A gnawing desire to teach chemistry grew in me and could not be ignored. After applying to and being accepted to medical school, I had a change of heart. I put out applications to teach high school chemistry. I landed a gig outside of Baltimore in a private all-boys’ school. There, I worked to develop in others the same passion and understanding of chemistry I myself had acquired. And I found a few rewards for this—somewhere out there is a chemical engineer, a food chemist, and a Ph.D. in physical chemistry who shared that their path to those careers started with my class.

Early challenges…and a pivotal workshop

As a newbie to teaching, though, I stumbled in many of the ways new teachers do. I lectured too much and didn’t listen or pay attention as closely as I should to the needs of my students. I needed to improve and find better opportunities to help students learn. I consulted with colleagues and attended workshops.

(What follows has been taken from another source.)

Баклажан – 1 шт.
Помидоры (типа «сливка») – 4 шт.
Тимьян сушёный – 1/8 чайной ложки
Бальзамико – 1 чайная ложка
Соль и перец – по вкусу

One of those workshops was offered at The Catholic University of America under the direction of Diane Bunce. There, I discovered the world of chemistry education research and practice. My passion had room to grow, and I earned a Ph.D. in chemical education. I taught high school while I pursued my degree, and it had benefits—my research influenced my teaching and my teaching influenced my research.

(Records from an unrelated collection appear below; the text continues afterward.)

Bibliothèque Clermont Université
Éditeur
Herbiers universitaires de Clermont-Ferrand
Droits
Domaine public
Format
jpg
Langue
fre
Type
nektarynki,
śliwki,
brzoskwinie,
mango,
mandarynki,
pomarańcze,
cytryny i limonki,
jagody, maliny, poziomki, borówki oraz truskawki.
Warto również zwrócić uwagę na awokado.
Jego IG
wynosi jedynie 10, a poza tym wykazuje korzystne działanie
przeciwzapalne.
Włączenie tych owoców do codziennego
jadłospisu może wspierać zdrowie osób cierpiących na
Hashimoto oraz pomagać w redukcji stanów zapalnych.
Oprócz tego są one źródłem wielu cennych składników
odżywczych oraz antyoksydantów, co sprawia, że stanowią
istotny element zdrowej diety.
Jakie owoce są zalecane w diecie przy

Exploring in that world, I found an essential strategy that could lessen or even eliminate barriers to learning and teaching chemistry: start with what students know, and shape instruction from there. Also in that world, I found opportunities to support ideas and practices that not only affect students in my own classroom, but also in other classrooms. A few of those ideas:

  • how subtleties in a teacher’s implementation of Process Oriented Guided Inquiry Learning (POGIL) can affect students’ conceptual understanding of chemistry principles;
  • how using the Science Writing Heuristic promotes students’ use of effective learning strategies even when they are outside of the classroom; and
  • how an ecological perspective of learning chemistry can blur traditional lines of a classroom and influence the pro-environmental behaviors of students and their families.

Throughout my experiences so far, I have come to view the world in a particular way: physics may form the letters, words, and grammar of the universe…but chemistry is its poetry. (Biology is merely allegorical chemistry.) 6.022x1023 is not just a number, but a connector between two worlds: one we can see, touch, measure, and another that is beyond the scope of the naked eye, where atoms dance and create change. That is what I fell in love with—learning and teaching the universe’s poetry.

Ever since that moment in 11th grade, my passion for chemistry has remained and grown stronger. I hear and see critical messages in the stanzas of chemistry. I am compelled to share those messages. I am called to do so, and for me, if I don’t answer that call, I will not be happy. I would be doing something other than what I am supposed to. The universe’s poetry needs to be read and understood.